Well, you are in luck because in today’s article we will be walking you through three ways to remove a stripped lug nut and help your car get back on the road again as soon as possible.
How To Remove A Stripped Lug Nut
Not only will we discuss three great methods to use, but we will also discuss the tools that you will need in order to perform the process. After reading this article, you will be a pro on removing stripped lug nuts.
1. Breaker Bar, Socket, and Pipe
The name here really gives away the tools that you will need, so we will spend more time discussing the process that you will need for this method.
Although one thing that is important to note here is that a stripped lug nut will most likely be difficult or hard to move when using the original size socket wrench.
Therefore it is beneficial to use a slightly smaller sized socket in order to grab a tight grip on the lug nut. You can also use a hammer to tap the socket in and get it on tight.
Next, use the breaker bar to try and remove the nut. You can use a little force to try and remove the nut, however, it is important to recognize when more force is harmful rather than helpful. Do not continue to use for if it isn’t bulging!
So in the case that the lug nut isn’t moving, you can add the pipe for better leverage, but be careful because you could end up breaking the bar instead.
2. Powerful Impact Wrench
Another way to approach this problem is by using an impact wrench which gives you the extra power of a machine to get the nut loose rather than by brute force.
The wrench will use blows of energy to deliver the power necessary to loosen the nut for you. You should still use the same rule of thumb as above for selecting the socket, but either way, the wrench should do a better job of getting the lug nut loose.
This is the middle ground between the three methods and most likely the easiest of the three options as well. We went from a manual method to using a power impact tool, so up next we have a drill.
Yes, a drill runs by power rather than by hand, but you are still getting hands-on with this method by basically creating a new screw in the lug nut.
You start with the smaller drill bits and work your way up. The idea is to drill away as much of the lug nut threads as possible without damaging the alloy wheel. Be sure you start drilling the hole at the center of the lug nut.
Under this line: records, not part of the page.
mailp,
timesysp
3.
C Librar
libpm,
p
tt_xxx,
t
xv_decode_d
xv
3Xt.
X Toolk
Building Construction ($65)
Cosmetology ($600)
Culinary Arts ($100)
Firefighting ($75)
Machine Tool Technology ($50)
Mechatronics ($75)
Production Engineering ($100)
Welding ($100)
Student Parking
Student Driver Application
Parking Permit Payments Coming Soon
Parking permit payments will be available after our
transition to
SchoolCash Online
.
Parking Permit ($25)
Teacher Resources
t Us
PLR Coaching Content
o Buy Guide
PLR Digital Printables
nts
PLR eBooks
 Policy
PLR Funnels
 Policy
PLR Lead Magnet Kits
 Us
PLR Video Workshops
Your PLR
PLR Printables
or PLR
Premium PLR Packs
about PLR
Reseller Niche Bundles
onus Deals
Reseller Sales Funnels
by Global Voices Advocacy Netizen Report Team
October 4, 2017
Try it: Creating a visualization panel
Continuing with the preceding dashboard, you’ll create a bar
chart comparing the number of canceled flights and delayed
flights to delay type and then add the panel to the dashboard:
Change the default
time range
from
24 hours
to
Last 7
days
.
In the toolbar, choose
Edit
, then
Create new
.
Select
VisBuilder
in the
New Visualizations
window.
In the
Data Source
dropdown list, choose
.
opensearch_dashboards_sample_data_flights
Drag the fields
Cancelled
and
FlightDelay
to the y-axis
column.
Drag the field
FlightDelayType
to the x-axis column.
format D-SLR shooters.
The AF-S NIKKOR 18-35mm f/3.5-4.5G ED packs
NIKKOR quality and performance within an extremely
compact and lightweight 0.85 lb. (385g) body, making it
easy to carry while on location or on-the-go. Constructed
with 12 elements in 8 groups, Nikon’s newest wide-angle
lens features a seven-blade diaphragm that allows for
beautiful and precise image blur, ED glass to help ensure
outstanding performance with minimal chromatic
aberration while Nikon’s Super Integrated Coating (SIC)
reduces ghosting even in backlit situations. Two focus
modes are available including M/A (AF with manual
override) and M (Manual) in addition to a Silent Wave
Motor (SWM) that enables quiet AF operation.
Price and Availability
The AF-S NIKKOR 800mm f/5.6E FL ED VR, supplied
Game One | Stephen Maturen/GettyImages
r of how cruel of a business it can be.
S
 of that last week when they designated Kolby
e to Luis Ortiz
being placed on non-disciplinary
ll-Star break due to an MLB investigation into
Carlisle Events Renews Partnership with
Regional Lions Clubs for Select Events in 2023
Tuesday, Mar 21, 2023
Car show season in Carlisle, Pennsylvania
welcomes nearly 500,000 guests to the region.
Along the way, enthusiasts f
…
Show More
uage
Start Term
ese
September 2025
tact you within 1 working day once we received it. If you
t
This method may likely damage the lug nut and wheel stud, however, they’re very cheap to replace. Exercise extreme caution with this method and use it only as a last resort. DO NOT attempt if you have no experience!
It will be a long process, and you should have oil nearby to help keep the drill bit cool. You may even get to the point where you drill through the lug nut and from there the tire can slide out.
Either way, you need to be careful with this method especially, and when removing a stripped lug nut in general of course.